Development of filterless, miniaturized fluorescence detection system

This work presents the fluorescence detection limits with commercially available detectors and development of miniaturized fluorescence detector. At the first part presents a method to enhance the fluorescence detection through a miniature cylindrical micro lens that is integrated into an engineered PDMS cuvette with high refractive index TiO2 impeded in. LED transmitter and blue laser diode, 450 nm were used as the excitation light sources and fluorescence detection systems were set at 90-degree without any filters.

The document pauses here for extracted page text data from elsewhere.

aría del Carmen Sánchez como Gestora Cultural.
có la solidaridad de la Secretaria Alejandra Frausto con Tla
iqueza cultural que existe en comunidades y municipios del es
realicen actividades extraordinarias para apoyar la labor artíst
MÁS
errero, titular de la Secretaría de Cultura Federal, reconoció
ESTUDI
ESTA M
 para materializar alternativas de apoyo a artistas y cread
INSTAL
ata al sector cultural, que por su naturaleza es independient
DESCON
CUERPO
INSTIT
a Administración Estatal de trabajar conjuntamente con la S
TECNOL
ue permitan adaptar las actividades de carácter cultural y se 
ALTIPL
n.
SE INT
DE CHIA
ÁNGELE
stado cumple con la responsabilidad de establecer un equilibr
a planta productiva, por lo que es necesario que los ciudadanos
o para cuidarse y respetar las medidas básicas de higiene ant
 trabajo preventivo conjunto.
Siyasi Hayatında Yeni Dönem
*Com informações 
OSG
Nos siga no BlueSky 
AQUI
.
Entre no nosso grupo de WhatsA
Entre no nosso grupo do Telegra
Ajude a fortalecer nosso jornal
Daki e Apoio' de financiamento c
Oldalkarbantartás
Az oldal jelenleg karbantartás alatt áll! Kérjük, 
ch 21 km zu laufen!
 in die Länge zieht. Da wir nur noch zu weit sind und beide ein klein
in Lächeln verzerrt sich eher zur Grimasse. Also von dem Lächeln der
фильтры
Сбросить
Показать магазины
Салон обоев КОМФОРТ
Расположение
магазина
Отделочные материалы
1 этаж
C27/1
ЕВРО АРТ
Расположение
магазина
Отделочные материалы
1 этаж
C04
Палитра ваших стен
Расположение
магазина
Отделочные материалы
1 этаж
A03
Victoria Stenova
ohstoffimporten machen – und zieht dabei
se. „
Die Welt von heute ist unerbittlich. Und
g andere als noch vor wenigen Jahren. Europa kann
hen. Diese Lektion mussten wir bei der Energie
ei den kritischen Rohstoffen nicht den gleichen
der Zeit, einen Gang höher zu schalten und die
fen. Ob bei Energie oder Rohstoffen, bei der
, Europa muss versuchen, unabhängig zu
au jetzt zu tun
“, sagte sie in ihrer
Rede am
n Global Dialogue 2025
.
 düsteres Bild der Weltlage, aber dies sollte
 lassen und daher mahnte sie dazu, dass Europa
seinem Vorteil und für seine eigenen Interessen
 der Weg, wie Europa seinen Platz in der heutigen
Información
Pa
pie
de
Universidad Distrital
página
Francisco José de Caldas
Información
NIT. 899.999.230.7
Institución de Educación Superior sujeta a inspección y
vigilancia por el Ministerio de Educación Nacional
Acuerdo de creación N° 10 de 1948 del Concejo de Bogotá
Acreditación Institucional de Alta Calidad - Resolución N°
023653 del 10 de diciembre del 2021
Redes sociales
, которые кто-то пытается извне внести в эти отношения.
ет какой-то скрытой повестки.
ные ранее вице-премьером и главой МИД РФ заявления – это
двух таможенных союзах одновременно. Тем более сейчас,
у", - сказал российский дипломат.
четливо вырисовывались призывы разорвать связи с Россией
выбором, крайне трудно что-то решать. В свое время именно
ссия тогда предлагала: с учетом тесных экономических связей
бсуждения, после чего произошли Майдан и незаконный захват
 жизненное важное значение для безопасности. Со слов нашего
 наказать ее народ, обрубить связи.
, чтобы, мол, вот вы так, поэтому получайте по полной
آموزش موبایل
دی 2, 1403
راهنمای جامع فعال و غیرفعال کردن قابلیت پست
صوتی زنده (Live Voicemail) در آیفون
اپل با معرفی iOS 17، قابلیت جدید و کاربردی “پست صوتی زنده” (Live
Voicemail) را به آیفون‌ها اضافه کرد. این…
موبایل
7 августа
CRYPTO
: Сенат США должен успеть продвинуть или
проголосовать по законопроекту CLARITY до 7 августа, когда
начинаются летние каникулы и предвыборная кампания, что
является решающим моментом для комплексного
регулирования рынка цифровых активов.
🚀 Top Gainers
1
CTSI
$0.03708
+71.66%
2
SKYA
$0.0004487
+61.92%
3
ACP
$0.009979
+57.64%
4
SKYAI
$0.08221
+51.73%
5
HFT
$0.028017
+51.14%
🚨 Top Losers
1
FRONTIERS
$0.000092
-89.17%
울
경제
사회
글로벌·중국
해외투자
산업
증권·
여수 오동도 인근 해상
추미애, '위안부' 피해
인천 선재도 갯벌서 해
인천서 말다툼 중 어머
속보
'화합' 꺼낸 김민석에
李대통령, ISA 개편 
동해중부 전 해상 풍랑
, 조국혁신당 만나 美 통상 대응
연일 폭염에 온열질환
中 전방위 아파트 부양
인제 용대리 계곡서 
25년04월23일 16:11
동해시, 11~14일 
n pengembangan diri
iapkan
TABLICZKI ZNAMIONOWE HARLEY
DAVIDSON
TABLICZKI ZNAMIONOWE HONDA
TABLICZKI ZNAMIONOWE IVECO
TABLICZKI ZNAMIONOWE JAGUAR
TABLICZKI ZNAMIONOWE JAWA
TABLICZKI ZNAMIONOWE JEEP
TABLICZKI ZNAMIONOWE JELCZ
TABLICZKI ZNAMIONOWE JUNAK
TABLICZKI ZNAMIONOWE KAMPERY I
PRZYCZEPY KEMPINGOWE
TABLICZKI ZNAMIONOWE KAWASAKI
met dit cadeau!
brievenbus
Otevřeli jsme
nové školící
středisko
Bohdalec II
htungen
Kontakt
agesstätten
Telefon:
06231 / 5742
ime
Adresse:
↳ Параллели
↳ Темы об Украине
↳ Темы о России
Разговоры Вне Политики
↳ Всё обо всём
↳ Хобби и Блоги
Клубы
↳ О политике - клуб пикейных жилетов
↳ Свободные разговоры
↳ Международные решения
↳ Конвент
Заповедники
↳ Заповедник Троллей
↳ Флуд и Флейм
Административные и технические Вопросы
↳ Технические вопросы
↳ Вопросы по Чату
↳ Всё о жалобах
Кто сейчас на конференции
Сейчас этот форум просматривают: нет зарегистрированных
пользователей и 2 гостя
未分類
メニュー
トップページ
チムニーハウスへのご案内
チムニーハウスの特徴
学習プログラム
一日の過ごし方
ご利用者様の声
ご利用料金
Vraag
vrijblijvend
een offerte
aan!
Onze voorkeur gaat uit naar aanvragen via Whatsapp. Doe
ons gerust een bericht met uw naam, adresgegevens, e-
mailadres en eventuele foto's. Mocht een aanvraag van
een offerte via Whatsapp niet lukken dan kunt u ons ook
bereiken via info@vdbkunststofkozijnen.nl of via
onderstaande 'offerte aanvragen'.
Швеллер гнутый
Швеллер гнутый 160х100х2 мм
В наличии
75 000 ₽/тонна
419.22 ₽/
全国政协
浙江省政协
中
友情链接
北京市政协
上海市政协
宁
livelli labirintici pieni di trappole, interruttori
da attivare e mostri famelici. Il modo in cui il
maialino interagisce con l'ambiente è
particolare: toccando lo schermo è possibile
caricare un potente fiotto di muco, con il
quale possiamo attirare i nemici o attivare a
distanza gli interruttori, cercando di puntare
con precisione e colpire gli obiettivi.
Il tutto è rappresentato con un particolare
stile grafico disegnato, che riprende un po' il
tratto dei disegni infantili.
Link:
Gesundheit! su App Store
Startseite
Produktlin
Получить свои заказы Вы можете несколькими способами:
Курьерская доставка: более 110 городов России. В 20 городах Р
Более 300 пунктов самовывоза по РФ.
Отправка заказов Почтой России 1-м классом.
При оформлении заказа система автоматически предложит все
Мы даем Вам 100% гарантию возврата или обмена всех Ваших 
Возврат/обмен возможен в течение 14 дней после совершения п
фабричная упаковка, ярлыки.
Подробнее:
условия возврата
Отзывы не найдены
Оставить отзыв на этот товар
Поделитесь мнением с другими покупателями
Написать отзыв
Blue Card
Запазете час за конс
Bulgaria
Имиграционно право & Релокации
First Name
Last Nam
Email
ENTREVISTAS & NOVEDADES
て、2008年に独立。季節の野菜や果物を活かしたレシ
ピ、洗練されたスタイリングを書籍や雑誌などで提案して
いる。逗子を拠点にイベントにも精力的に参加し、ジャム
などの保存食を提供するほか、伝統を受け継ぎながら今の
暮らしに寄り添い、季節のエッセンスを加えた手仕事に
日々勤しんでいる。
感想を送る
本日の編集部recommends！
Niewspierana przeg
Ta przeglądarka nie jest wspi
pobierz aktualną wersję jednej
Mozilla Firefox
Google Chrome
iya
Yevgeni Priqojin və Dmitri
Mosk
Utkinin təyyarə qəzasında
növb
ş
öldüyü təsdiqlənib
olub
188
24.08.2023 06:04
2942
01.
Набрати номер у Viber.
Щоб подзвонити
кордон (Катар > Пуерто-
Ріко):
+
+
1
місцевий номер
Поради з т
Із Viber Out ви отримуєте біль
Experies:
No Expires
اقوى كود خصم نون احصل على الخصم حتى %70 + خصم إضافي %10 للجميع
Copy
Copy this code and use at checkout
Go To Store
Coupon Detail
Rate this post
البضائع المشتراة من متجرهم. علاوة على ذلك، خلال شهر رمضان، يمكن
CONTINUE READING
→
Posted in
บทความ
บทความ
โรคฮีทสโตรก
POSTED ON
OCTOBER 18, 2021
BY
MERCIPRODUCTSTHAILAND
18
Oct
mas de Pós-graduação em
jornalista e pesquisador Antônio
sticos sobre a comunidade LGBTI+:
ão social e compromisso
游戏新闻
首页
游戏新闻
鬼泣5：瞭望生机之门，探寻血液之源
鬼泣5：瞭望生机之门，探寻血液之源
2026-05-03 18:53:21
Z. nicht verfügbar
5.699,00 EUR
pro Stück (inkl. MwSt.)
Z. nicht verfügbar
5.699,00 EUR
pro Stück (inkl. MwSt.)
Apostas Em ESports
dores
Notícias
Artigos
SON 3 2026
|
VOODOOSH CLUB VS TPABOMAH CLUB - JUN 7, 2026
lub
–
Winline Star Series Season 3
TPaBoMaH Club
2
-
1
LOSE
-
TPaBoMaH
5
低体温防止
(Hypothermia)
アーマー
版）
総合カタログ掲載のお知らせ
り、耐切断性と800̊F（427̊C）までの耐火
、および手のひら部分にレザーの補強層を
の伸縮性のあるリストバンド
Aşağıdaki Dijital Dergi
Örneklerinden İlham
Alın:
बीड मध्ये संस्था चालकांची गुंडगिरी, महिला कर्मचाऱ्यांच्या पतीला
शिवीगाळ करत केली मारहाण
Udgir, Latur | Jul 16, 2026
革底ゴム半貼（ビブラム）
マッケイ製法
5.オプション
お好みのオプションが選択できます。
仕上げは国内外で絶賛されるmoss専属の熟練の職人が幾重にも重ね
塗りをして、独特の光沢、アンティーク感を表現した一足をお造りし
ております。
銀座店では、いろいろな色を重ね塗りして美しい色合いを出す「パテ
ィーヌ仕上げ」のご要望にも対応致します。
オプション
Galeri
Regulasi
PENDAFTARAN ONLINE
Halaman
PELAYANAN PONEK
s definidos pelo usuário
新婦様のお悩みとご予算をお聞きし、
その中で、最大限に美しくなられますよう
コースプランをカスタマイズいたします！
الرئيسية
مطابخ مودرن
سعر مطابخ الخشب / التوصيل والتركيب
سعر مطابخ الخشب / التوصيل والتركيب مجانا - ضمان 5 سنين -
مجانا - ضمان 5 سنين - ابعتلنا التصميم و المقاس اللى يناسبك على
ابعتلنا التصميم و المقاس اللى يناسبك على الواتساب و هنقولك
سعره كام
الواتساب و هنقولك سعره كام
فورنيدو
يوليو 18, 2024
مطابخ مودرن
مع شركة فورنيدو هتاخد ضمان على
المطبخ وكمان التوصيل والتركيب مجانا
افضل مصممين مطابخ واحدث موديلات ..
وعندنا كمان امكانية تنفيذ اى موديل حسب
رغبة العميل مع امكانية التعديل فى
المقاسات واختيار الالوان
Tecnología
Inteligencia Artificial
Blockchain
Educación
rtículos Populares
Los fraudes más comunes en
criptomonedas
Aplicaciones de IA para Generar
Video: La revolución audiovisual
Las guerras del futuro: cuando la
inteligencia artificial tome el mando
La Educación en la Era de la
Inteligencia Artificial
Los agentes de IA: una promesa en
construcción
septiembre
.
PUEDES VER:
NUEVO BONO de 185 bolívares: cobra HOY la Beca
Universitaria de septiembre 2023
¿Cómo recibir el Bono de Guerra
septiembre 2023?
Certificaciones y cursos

Square shape detected more fluorescence than circular shaped cuvette. Three different fluorophore holders were used in this work to investigate the micro lens focusing efficiency and TiO2 light reflection efficiency. Focusing efficiency of the lens and reflection efficiency of TiO2 were ranged 137-149% and 143-154 % respectively. The results showed that square cuvette resulted in a minimum detection limit of 30 nM, micro lens and micro lens together with TiO2 inclusion to the cuvettes recorded minimum detection limit as 20 nM and 10 nM respectively. Fluorescein was selected as fluorophore as it has higher quantum yield, and the sample volume was kept as 1 µl in all the experiments. Optical spectrometer used as detector in this part. Si PIN photodiode was used to detect the fluorescence in 1 µl volume. The fluorescein signal was amplified by op-amp receiver circuit. Blue laser was used as the light source at 450 nm of wavelength. Two receiver circuits were developed in order to enhance the fluorescence signal. 10 µM and 50 nM were the minimum detection limit of the photodiode with the receiver circuits. For the development of narrowband photodetector for detection of fluorescence, CsPbBr3 selected as perovskite material as it has excellent photophysical properties. However, poor stability of CsPbBr3 limited their applications in research field. The core shell structure has ability to enhance the stability of the CsPbBr3 QDs while reducing the surface defects of QDs. CsPbBr3 QDs were coated by thin layer of TiO2. 450 0C of temperature was selected as calcination temperature as it gave improved XRD spectrum. CsPbBr3 QDs/TiO2 core shell material-based photodetector was fabricated. The material was drop casted on to the Au electrode and measure the current by digital multimeter. The responsivity and stability of the material was good. Several issues in QDs layer-based devices should be addressed to improve the performance of the photodetector.